The application of computers in industry usually shows resistance against the inflow of various state-of-the-art technologies and open standards (this resistance is often well excused by the demands for maximal reliability and robustness, on the other hand as often is the main cause the reluctancy to study anyting new, even though the new technology makes an application significantly more beneficial and makes the solution cheaper). Nevertheless the profitableness of internet and intranet solutions for a great number of applications is so clear, that they begin to come even to this conservative sector. A WWW browser is now present on every computer and every computer in the bussines area is connected to the company's network. The possibility to make the visualisation and maybe even the control of industrial process accessible from any computer becomes a great attraction for the customers.

Of course it is not possible to await the same potential from the visualisation in a WWW browser environment as from the application program working on a local computer. We are restricted by the internet standards of document format and pictures, the chances of programming (scripting), security standards, etc. Further restrictions are related to for example system response time for communication with PLC or data acquisition units, etc. While a locally running application must be able to control the communication in realtime and if necessary react on delays or failures of communication, it would be almost impossible to realize such a function (with a comparable response time) in the WWW browser environment. There is also one rule — the bigger the number of clients able to access the application is (for example using different browser types on different operating systems), the more restrictions will be placed on the application. An extrem could be for example an application working on miniature mobile phone displays. We have to get along with elementary HTML code and one image format only.

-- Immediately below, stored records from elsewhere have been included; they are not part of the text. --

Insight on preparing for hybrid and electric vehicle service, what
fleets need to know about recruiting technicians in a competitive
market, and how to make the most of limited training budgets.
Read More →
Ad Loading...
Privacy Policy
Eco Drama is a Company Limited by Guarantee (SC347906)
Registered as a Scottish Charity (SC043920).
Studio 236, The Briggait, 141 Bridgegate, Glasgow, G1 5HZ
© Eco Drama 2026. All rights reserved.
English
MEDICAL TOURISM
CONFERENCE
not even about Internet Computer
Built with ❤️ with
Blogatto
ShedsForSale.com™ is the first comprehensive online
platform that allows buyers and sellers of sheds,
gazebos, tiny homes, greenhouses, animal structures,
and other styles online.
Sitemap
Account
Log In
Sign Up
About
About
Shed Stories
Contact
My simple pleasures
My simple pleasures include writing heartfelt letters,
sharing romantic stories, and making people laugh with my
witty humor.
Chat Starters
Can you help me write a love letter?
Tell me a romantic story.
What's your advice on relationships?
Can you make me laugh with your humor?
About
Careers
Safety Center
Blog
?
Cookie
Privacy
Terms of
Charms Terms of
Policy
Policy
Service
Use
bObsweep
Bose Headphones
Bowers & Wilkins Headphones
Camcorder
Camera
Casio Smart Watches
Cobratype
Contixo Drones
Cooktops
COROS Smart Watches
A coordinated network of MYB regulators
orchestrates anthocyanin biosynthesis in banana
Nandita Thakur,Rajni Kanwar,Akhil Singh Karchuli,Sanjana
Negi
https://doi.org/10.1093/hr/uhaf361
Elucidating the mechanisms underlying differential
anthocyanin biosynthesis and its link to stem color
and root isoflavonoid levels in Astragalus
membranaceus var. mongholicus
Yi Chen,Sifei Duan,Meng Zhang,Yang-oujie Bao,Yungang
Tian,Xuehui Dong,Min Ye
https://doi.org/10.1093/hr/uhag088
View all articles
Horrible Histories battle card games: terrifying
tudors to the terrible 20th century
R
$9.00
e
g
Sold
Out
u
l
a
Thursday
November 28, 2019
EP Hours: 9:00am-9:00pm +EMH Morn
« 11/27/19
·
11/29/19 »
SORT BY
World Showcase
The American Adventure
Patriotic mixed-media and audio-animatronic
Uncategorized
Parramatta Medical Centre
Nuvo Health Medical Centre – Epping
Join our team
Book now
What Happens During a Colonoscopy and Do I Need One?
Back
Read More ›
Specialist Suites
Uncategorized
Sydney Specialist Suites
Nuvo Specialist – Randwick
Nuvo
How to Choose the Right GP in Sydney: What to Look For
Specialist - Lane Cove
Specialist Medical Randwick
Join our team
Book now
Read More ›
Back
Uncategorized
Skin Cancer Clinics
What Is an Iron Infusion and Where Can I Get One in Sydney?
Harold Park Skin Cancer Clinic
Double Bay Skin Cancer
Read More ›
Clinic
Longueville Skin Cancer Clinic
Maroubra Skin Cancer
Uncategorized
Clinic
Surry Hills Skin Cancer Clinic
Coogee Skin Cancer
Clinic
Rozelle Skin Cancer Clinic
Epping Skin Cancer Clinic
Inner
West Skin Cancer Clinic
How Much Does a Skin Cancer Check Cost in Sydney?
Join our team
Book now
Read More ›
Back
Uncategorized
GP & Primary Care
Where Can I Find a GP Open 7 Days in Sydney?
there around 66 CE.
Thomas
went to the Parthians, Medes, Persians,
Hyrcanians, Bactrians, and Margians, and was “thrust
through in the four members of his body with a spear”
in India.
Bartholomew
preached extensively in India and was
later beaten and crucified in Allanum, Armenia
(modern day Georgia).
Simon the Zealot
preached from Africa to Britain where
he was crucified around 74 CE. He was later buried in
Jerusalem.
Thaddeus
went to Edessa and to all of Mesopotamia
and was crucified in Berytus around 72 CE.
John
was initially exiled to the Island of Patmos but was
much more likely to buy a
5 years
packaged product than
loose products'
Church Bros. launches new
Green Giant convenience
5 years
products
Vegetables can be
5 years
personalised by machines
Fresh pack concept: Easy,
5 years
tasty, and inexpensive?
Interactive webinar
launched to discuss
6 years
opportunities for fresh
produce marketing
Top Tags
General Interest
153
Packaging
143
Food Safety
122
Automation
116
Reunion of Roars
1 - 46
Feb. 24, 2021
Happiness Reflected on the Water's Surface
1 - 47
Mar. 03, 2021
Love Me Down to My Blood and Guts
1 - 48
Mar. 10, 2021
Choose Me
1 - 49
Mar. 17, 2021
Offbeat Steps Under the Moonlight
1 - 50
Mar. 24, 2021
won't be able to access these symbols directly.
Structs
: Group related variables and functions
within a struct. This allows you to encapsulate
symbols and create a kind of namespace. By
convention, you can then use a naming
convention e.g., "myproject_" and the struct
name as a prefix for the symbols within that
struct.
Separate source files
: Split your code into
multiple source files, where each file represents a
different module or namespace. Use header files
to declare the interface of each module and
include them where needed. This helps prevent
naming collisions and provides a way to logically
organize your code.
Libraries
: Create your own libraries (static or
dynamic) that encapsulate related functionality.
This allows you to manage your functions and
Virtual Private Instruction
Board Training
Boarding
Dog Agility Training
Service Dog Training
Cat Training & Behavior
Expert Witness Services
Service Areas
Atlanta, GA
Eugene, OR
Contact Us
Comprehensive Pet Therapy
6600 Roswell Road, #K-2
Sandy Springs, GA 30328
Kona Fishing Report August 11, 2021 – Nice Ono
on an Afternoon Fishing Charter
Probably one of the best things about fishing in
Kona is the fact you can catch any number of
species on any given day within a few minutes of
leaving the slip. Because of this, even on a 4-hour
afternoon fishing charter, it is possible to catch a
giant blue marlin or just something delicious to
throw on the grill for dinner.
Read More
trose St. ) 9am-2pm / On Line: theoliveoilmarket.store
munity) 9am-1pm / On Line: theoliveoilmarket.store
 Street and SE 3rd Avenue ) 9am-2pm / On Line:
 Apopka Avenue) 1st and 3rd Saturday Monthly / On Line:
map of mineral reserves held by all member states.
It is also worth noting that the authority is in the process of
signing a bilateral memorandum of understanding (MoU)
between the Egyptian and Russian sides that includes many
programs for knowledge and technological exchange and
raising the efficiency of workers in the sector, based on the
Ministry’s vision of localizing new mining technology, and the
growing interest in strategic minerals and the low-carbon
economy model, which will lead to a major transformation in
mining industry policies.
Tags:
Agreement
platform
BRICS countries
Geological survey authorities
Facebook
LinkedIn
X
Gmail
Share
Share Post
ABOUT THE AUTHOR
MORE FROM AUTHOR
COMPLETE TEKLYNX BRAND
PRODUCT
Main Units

The presence of built-in HTTP server that makes the application accessible to clients through WWW browsers was one of the reasons for naming the program system for rapid industrial visualisation and control application development Control Web. Although the HTTP server in the first version of Control Web 3 was suitable for smaller intranet applications only, the growing customer demands lead to significant functionality enhancements, simplification of program control, HTTP protocol header access, increase of robustness (for example detection and fending off of the efforts for gaining the control of the server of the type "buffer overrun"), etc. All these inovations lead to the version of the Control Web 5 HTTP server capable of not only working as a WWW gateway to the technological processs, but also as a company WWW server with complete editorial system capable of supporting a great number of clients. Because static "manually" created HTML pages are already a part of the history, the HTTP server alone would not be enough, but it needs more components of the Control Web system, especially the SQL database access. The powerful Control Web scripting language is essential during the creation of such web applications.

HTML pages generation

WWW pages access is considered an absolute standard of computer literacy today — it is impossible to miss a WWW browser in any computer usage course. However, it is not as widely known what is actually hidden behind the WWW service, even though the principle is very simple.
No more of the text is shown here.